Waldenstein is one of five identical paddle steamers that are used on this route or the reverse route and lots of stops in between. This part of the journey takes a leisurely three hours criss crossing the lake and stopping at picturesque lakeside villages and in the winter they become ski resorts. The first one of these is Weggis which has a cable car up to Mount Rigi at 5,800 feet, or the less scary alternative is from the Vitznau stop, where there is a mountain railway. There is a commentary in 3 languages announcing the stops and explaining points of interest.
Lunch is included with a first class reservation so represents good value as the reservation wasn’t expensive. Lunch started at 10.30am so a little early for the pasta that was included, and in hindsight the later connection may be better. The snag is that drinks are not included and do work out ridiculously expensive so I would advise taking at least water with you.
At the Uri part of the lake sheer cliff faces surround you at 10,000 feet. While sitting dreaming on a calm and peaceful lake we are told that this beautiful part of the lake can be rough and unavigable and to demonstrate this fact we can listen to a piece of The William Tell Overture by Rossini so that we can close our eyes and imagine we are in the middle of a tempestuous storm. Am I missing the point, personally I would prefer the idyllic calmness of the lake!
The three hours passed very quickly and we arrived at Fluelen where we transferred to the William Tell Express train leg of the journey. Once we were on the train it climbed very steeply past the Schlossberg glacier. And within minutes, instead of looking up thousands of feet, we were now looking down into valleys, gorges and alpine villages.

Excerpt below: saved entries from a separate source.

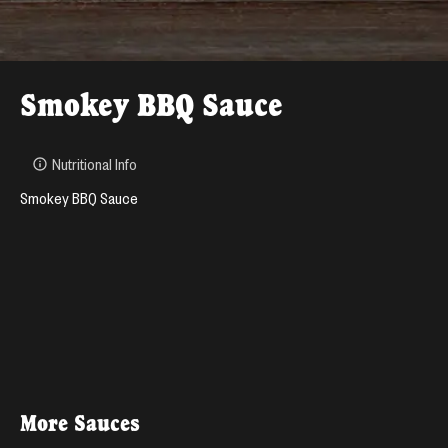
Smokey BBQ Sauce
Nutritional Info
Smokey BBQ Sauce
More
Sauces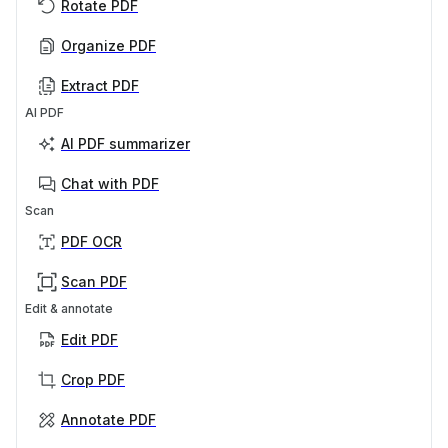
Rotate PDF
Organize PDF
Extract PDF
AI PDF
AI PDF summarizer
Chat with PDF
Scan
PDF OCR
Scan PDF
Edit & annotate
Edit PDF
Crop PDF
Annotate PDF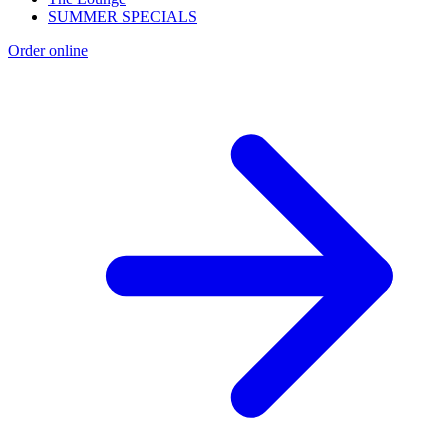
SUMMER SPECIALS
Order online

Once through the Gotthard tunnel we arrived at Airolo at 3,747 feet, the first is Italian. Once we reached Faido the difference became even more apparent. Houses are brick instead of wood, with elaborate wrought iron balconies. Lilac, hydrangeas and sunflowers replace the small alpine flowers seen on the mountainside. Catholic stone churches replace the distinctive Lutheran domes.
Our chosen destination was Lugano so we had to change in Bellinzona. That was painless as it was on the same platform, so after a short journey on a local train we arrived in Lugano...in style!